Il logo di Google Lens

Il logo di Google Lens - Cryptohack.it

Alessandro Bolzani

25 Febbraio 2026

Accedere alle informazioni ufficiali di un medicinale potrebbe presto diventare semplice quanto scansionare un codice con il telefono. Una nuova collaborazione annunciata da GS1 insieme a Google introduce infatti la possibilità di visualizzare il foglietto illustrativo direttamente dallo smartphone Android, eliminando la necessità di scaricare applicazioni dedicate o utilizzare strumenti esterni.

La funzione sfrutta Google Lens: sarà sufficiente inquadrare il codice a barre presente sulle confezioni compatibili per visualizzare immediatamente il bugiardino sullo schermo. Anche se non tutti i prodotti farmaceutici supportano già questa modalità, GS1 sottolinea che milioni di confezioni attualmente in commercio risultano già abilitate alla nuova tecnologia.

I codici DataMatrix diventano strumenti informativi per i pazienti

I codici GS1 DataMatrix sono presenti da anni sulle confezioni dei medicinali, introdotti principalmente per garantire sicurezza e tracciabilità lungo la filiera farmaceutica. Fino a oggi, tuttavia, la loro scansione tramite le fotocamere integrate degli smartphone non produceva risultati utili per l’utente finale.

Con questa novità, quei codici assumono una funzione aggiuntiva: consentire un accesso immediato alle informazioni ufficiali del farmaco. Pazienti, caregiver e operatori sanitari potranno così consultare in qualsiasi momento dati affidabili sul medicinale, senza dover cercare manualmente documenti online o conservare il foglietto cartaceo.

Un accesso universale ai bugiardini dei medicinali

GS1 chiarisce che la nuova funzionalità non rimpiazza i sistemi di tracciabilità esistenti né i flussi informativi utilizzati in ambito ospedaliero. L’obiettivo è piuttosto aggiungere un livello universale di accesso alle informazioni, rendendo più immediata la verifica dei prodotti farmaceutici.

In pratica, la scansione consente di identificare rapidamente il medicinale e di consultarne i contenuti certificati, offrendo vantaggi sia ai pazienti sia ai professionisti sanitari. Allo stesso tempo, produttori e potenziali enti regolatori dispongono di uno strumento uniforme per distribuire informazioni ufficiali e aggiornate.

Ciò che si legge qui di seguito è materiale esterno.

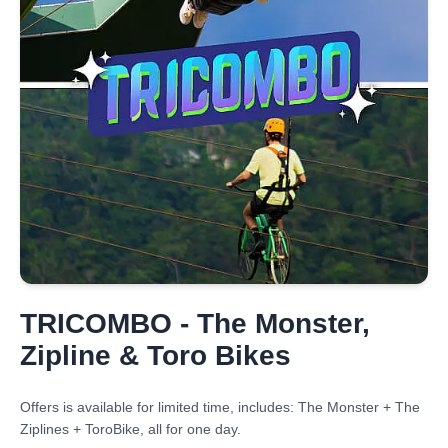
TRICOMBO - The Monster,
Zipline & Toro Bikes
Offers is available for limited time, includes: The Monster + The
Ziplines + ToroBike, all for one day.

Il futuro dell’iniziativa dipenderà ora dalla partecipazione delle aziende farmaceutiche e dei produttori di dispositivi medici, chiamati a pubblicare online contenuti completi e conformi agli standard previsti.

GS1: “Un passo avanti verso una sanità più trasparente”

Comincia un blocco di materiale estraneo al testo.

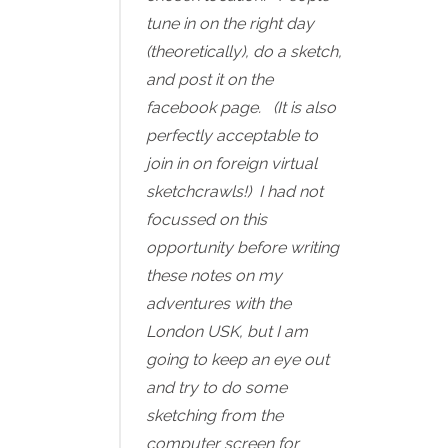
tune in on the right day
(theoretically), do a sketch,
and post it on the
facebook page. (It is also
perfectly acceptable to
join in on foreign virtual
sketchcrawls!) I had not
focussed on this
opportunity before writing
these notes on my
adventures with the
London USK, but I am
going to keep an eye out
and try to do some
sketching from the
computer screen for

Secondo Renaud de Barbuat, presidente e amministratore delegato di GS1, la collaborazione con Google rappresenta un’evoluzione significativa nel collegamento tra mondo fisico e digitale in ambito sanitario. Rendere accessibili da smartphone dati affidabili sui medicinali, ha spiegato, significa favorire una maggiore trasparenza globale e mettere pazienti e professionisti nelle condizioni di prendere decisioni con maggiore sicurezza grazie a informazioni facilmente consultabili.